> _HOW TO COMPLETE THIS TASK_: Copy out all of the records, exactly as they appear.

> _RECORDS SHOWN_:

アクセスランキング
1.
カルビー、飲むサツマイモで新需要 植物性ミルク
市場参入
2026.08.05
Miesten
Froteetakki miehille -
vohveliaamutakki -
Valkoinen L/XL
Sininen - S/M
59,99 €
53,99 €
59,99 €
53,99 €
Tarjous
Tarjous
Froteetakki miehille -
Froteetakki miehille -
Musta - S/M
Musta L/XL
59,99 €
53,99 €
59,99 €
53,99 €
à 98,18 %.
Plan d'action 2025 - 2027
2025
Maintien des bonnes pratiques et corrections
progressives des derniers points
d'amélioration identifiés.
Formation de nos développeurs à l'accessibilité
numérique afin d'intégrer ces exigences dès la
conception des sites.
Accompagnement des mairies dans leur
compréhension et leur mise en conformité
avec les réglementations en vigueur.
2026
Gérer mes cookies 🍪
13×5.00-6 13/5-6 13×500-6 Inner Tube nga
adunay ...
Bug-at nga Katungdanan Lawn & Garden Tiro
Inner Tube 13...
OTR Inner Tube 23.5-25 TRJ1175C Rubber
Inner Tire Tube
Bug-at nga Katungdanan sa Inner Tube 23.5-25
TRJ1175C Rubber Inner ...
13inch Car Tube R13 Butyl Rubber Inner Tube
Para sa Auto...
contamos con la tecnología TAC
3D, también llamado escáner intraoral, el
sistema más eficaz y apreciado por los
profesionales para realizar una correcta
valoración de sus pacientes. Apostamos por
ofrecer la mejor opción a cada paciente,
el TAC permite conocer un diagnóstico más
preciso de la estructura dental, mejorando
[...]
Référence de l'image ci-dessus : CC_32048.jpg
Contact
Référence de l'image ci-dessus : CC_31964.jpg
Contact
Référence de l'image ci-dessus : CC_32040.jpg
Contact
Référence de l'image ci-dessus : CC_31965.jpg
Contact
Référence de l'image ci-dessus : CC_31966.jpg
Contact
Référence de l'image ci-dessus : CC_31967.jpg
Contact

> _TASK OUTPUT_:
アクセスランキング
1.
カルビー、飲むサツマイモで新需要 植物性ミルク
市場参入
2026.08.05
Miesten
Froteetakki miehille -
vohveliaamutakki -
Valkoinen L/XL
Sininen - S/M
59,99 €
53,99 €
59,99 €
53,99 €
Tarjous
Tarjous
Froteetakki miehille -
Froteetakki miehille -
Musta - S/M
Musta L/XL
59,99 €
53,99 €
59,99 €
53,99 €
à 98,18 %.
Plan d'action 2025 - 2027
2025
Maintien des bonnes pratiques et corrections
progressives des derniers points
d'amélioration identifiés.
Formation de nos développeurs à l'accessibilité
numérique afin d'intégrer ces exigences dès la
conception des sites.
Accompagnement des mairies dans leur
compréhension et leur mise en conformité
avec les réglementations en vigueur.
2026
Gérer mes cookies 🍪
13×5.00-6 13/5-6 13×500-6 Inner Tube nga
adunay ...
Bug-at nga Katungdanan Lawn & Garden Tiro
Inner Tube 13...
OTR Inner Tube 23.5-25 TRJ1175C Rubber
Inner Tire Tube
Bug-at nga Katungdanan sa Inner Tube 23.5-25
TRJ1175C Rubber Inner ...
13inch Car Tube R13 Butyl Rubber Inner Tube
Para sa Auto...
contamos con la tecnología TAC
3D, también llamado escáner intraoral, el
sistema más eficaz y apreciado por los
profesionales para realizar una correcta
valoración de sus pacientes. Apostamos por
ofrecer la mejor opción a cada paciente,
el TAC permite conocer un diagnóstico más
preciso de la estructura dental, mejorando
[...]
Référence de l'image ci-dessus : CC_32048.jpg
Contact
Référence de l'image ci-dessus : CC_31964.jpg
Contact
Référence de l'image ci-dessus : CC_32040.jpg
Contact
Référence de l'image ci-dessus : CC_31965.jpg
Contact
Référence de l'image ci-dessus : CC_31966.jpg
Contact
Référence de l'image ci-dessus : CC_31967.jpg
Contact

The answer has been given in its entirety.